Currently, Paimon is in the 0.5 release and supports CDC with MySQL and MongoDB, with more databases (like Postgres) to be supported soon.

Kafka CDC is also supported and if the users need to integrate with other CDC source systems they can leverage the RichCdcRecord.

LSM and Hierarchical File Reuse

Next, we will take a look at the multiplexing of Paimon LSM file storage.

Paimon leverages LSM (Log Structured Merge trees) for file storage and uses leveled compaction similar to RocksDB. One feature of the LSM data structure is that when incremental data arrives, it does not necessarily need to be merged into the lower levels.

This allows lower-level files to be reused between two tags as they don’t always get affected by compaction.

Stream Processing Use Cases

Streaming Joins

Table data widening (for use cases like data enrichment) is quite common in streaming ETL. Paimon supports Dual-Stream Joins (or regular joins), Lookup Joins, and Partial Update (leveraging Sequence-Groups).

Dual-stream joins require both sides of the streaming join query to be kept in memory. As the state grows too large, the cost of running joins increases as well. Paimon allows querying data directly from the data lake storage.

Lookup Join allows performing the lookup of Paimon tables through the Flink Lookup Join. One thing to keep in mind with the Lookup Join is that when the dimension table is updated, changes are not reflected downstream.

Partial Update is a method for updating the same component. It uses Sequence-Groups, which enables each field to use a different update method, and it also supports various merge engines. It provides high throughput and near-real-time level latency.

For example, suppose Paimon receives three records:

<1, 23.0, 10, NULL>
<1, NULL, NULL, 'This is a book'>
<1, 25.2, NULL, NULL>

Assuming that the first column is the primary key, the final result would be:

<1, 25.2, 10, 'This is a book'>

In addition to the above, Paimon does a lot of work to provide users with the ability to operate on foreign keys in the future, which should help address even more use cases efficiently.

Paimon as a Message Queue

Since Paimon is oriented towards real-time processing, some people will inevitably compare Paimon and Kafka architectures, as Paimon has done a lot of work here.

For example, it supports Append-only tables, which allows creating a table without a primary key, only specifying the bucket number.

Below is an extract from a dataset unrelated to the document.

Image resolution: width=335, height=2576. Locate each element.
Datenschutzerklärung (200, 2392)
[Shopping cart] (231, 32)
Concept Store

Buckets are similar to partitions in Kafka. They provide strict order preservation, which is the same as Kafka's message ordering, but they also support Watermarks and Watermark alignment. At the same time, there is also support for Consumer IDs.

During the writing process, small files can be automatically merged.

Therefore, it can be seen from the illustration above that its overall architecture, allows users to replace Kafka with Paimon for certain use cases.

Kafka's real ability is to provide latency on the order of seconds. When the business use cases don’t require second-level latency, you can consider using Paimon to achieve message-queue functionality.

Apache Paimon typically operates on minute-level latency, as writing to the data lake depends on the checkpoint interval. The recommended checkpoint interval is typically one minute in order to avoid generating many small files that affect the read query performance.

If you don’t care about read performance you can consider setting lower-level checkpoint intervals, by also leveraging newer Flink versions that support new features like the changelog state backend.

Summary

Apache Flink evolved to be more than compute, and Apache Paimon was born to act as the storage layer. Even though in it’s early days the project has seen lots of adoption and is already used in production in large-scale companies.

The community embraces the “Streamhouse” and you can keep an eye on the Paimon roadmap and PIPs.